The 28-year-old Diop accused Atlético Madrid fans of subjecting him to monkey-chanting abuse as his side inflicted a shock 2-0 defeat on the Liga leaders at the weekend.

He reacted by dancing in front of the travelling fans at the final whistle, and television images showed some furious Atlético supporters making monkey gestures.

A provocation

"It affected me a lot," Diop said.

"I don't have anything against the Atlético fans. It is a provocation I get in many grounds. It has to stop. I don't know if it is racism or a lack of respect," he added.

"They have to stop making monkey gestures at black players."

Spain's professional football league, the LFP, said it "strongly condemns" any racist, discriminatory, violent, xenophobic or intolerant acts, especially in football and sport.

The league warned of sanctions for serious breaches of anti-racism laws and said all member clubs would be obliged to follow special training to prevent a repeat of such behaviour.

"The LFP will pursue this type of behaviour," it said in a statement.    

The monkey slurs made headlines in the British press.

"Spanish football must face up to the fact that they have a serious racist problem. They can't continue to bury their heads in the sand," tweeted former England international Gary Lineker who once played for Barcelona.

A week earlier, Barcelona's Brazilian international Alves shone a spotlight on racism in Spanish football when he took a bite out of a banana thrown at him during his side's win over Villarreal.

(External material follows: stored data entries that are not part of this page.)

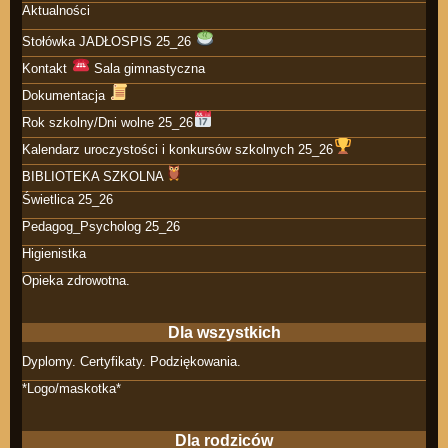
Aktualności
Stołówka JADŁOSPIS 25_26
Kontakt
Sala gimnastyczna
Dokumentacja
Rok szkolny/Dni wolne 25_26
Kalendarz uroczystości i konkursów szkolnych 25_26
BIBLIOTEKA SZKOLNA
Świetlica 25_26
Pedagog_Psycholog 25_26
Higienistka
Opieka zdrowotna.
Dla wszystkich
Dyplomy. Certyfikaty. Podziękowania.
*Logo/maskotka*
Dla rodziców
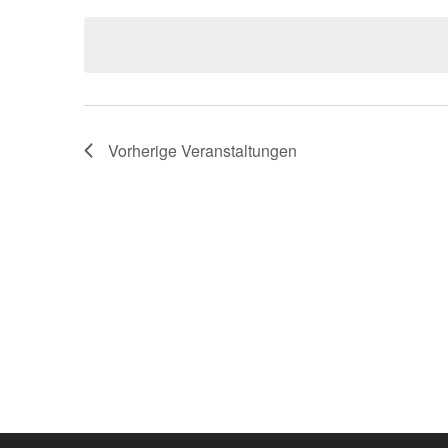
A
Veranstaltungen
wählen.
Schlüsselwort.
N
S
T
Vorherige
Veranstaltungen
A
L
T
U
N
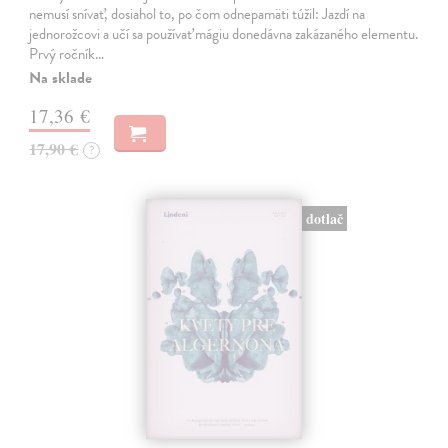
nemusí snívať, dosiahol to, po čom odnepamäti túžil: Jazdí na
jednorožcovi a učí sa používať mágiu donedávna zakázaného elementu.
Prvý ročník…
Na sklade
17,36 €
17,90 €
?
dotlač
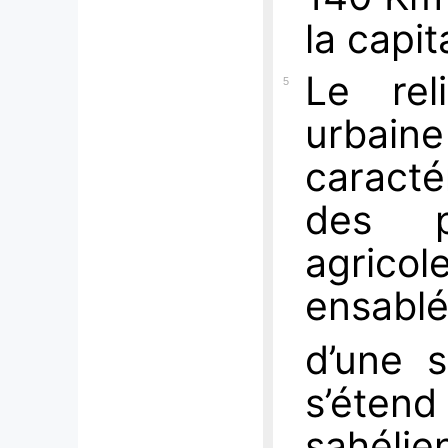
la capit
Le re
5
urbai
caracté
des p
agric
ensabl
d’une 
s’éten
sahé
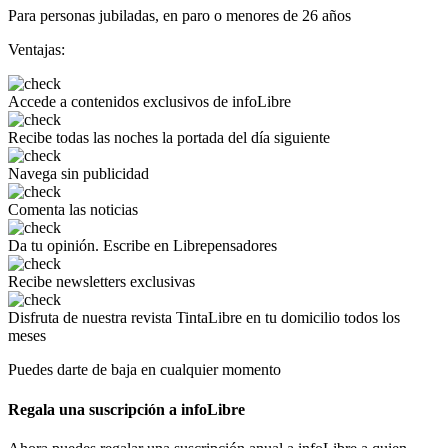
Para personas jubiladas, en paro o menores de 26 años
Ventajas:
Accede a
contenidos exclusivos
de infoLibre
Recibe todas las noches
la portada del día siguiente
Navega
sin publicidad
Comenta
las noticias
Da tu opinión.
Escribe en Librepensadores
Recibe
newsletters exclusivas
Disfruta de
nuestra revista TintaLibre
en tu domicilio todos los
meses
Puedes darte de baja en cualquier momento
Regala una suscripción a infoLibre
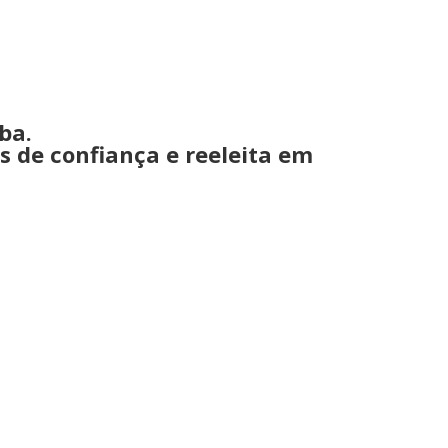
ba.
s de confiança e reeleita em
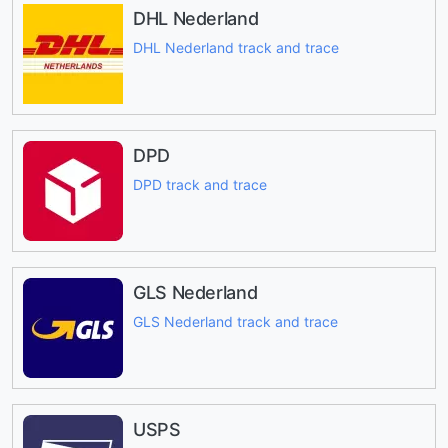
DHL Nederland
DHL Nederland track and trace
DPD
DPD track and trace
GLS Nederland
GLS Nederland track and trace
USPS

Star players of different nationalities and races including Neymar, Sergio Aguero and Luis Suarez joined a "we are all monkeys" campaign after the incident.

The alleged banana-thrower was subsequently arrested and handed a lifetime ban from the stadium by Villarreal.

Alves said it was not a one-off. "I have been in Spain 11 years and it has been the same for 11 years. You have to laugh at these backward people," he said after the game.

Serious racist problem

Top-selling Spanish sports daily Marca said a delegation of Atlético players visited Diop in the changing rooms after the match to offer their apologies. But there was no official public reaction from the club.

"Diop's little dance directed at the Atlético fans was over the top," Barcelona-based sports daily Mundo Deportivo said Monday. "But the alleged racist shouts were, too ... just like any other insult," it added.

The reaction echoed the tone of some comments by Spanish football officials after the Alves banana-throwing scandal a week earlier.

"It is not everyone. I want to think these are isolated incidents. In football there is no racism, not at all," Spain coach Vicente Del Bosque said at the time.

Salvador Rodriguez Moya, journalist and author of "Black card to racism" which recounts 300 racist acts in Spanish football, said it would be wrong to condemn all of Spain and all Spanish football as racist, describing the incidents as isolated and anecdotal.

"But it is still true that it is like a sleeping volcano, which could erupt at any moment," Moya said in an interview.